[Goal of the exercise]
Return, unchanged and with no pictures, the lines below from the very first through the one that contains "общественников образуют закрытые".

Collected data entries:
=== Section Start ===

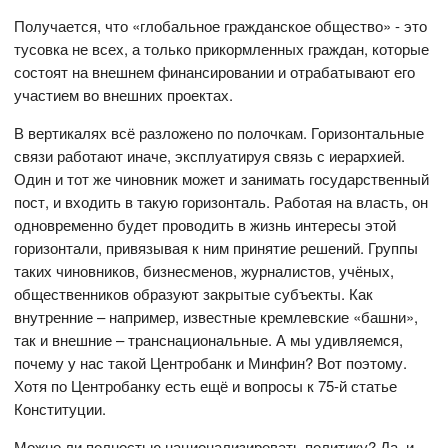
Получается, что «глобальное гражданское общество» - это
тусовка не всех, а только прикормленных граждан, которые
состоят на внешнем финансировании и отрабатывают его
участием во внешних проектах.
В вертикалях всё разложено по полочкам. Горизонтальные
связи работают иначе, эксплуатируя связь с иерархией.
Один и тот же чиновник может и занимать государственный
пост, и входить в такую горизонталь. Работая на власть, он
одновременно будет проводить в жизнь интересы этой
горизонтали, привязывая к ним принятие решений. Группы
таких чиновников, бизнесменов, журналистов, учёных,
общественников образуют закрытые субъекты. Как
внутренние – например, известные кремлевские «башни»,
так и внешние – транснациональные. А мы удивляемся,
почему у нас такой Центробанк и Минфин? Вот поэтому.
Хотя по Центробанку есть ещё и вопросы к 75-й статье
Конституции.
Можно ли полностью национализировать политику? Да, и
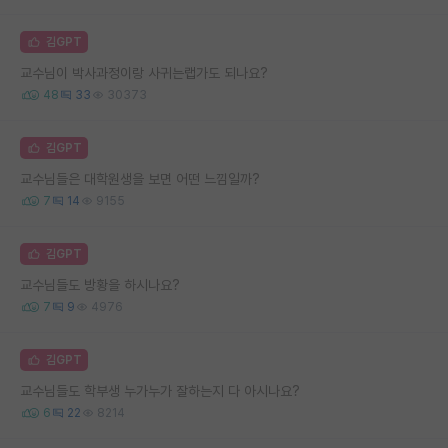
김GPT
교수님이 박사과정이랑 사귀는랩가도 되나요?
48
33
30373
김GPT
교수님들은 대학원생을 보면 어떤 느낌일까?
7
14
9155
김GPT
교수님들도 방황을 하시나요?
7
9
4976
김GPT
교수님들도 학부생 누가누가 잘하는지 다 아시나요?
6
22
8214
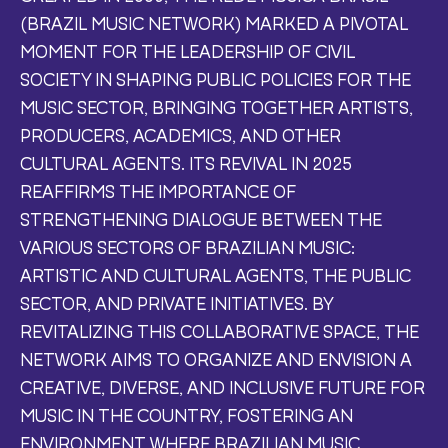
(BRAZIL MUSIC NETWORK) MARKED A PIVOTAL
MOMENT FOR THE LEADERSHIP OF CIVIL
SOCIETY IN SHAPING PUBLIC POLICIES FOR THE
MUSIC SECTOR, BRINGING TOGETHER ARTISTS,
PRODUCERS, ACADEMICS, AND OTHER
CULTURAL AGENTS. ITS REVIVAL IN 2025
REAFFIRMS THE IMPORTANCE OF
STRENGTHENING DIALOGUE BETWEEN THE
VARIOUS SECTORS OF BRAZILIAN MUSIC:
ARTISTIC AND CULTURAL AGENTS, THE PUBLIC
SECTOR, AND PRIVATE INITIATIVES. BY
REVITALIZING THIS COLLABORATIVE SPACE, THE
NETWORK AIMS TO ORGANIZE AND ENVISION A
CREATIVE, DIVERSE, AND INCLUSIVE FUTURE FOR
MUSIC IN THE COUNTRY, FOSTERING AN
ENVIRONMENT WHERE BRAZILIAN MUSIC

=== Section End ===

[Answer space]
Получается, что «глобальное гражданское общество» - это
тусовка не всех, а только прикормленных граждан, которые
состоят на внешнем финансировании и отрабатывают его
участием во внешних проектах.
В вертикалях всё разложено по полочкам. Горизонтальные
связи работают иначе, эксплуатируя связь с иерархией.
Один и тот же чиновник может и занимать государственный
пост, и входить в такую горизонталь. Работая на власть, он
одновременно будет проводить в жизнь интересы этой
горизонтали, привязывая к ним принятие решений. Группы
таких чиновников, бизнесменов, журналистов, учёных,
общественников образуют закрытые субъекты. Как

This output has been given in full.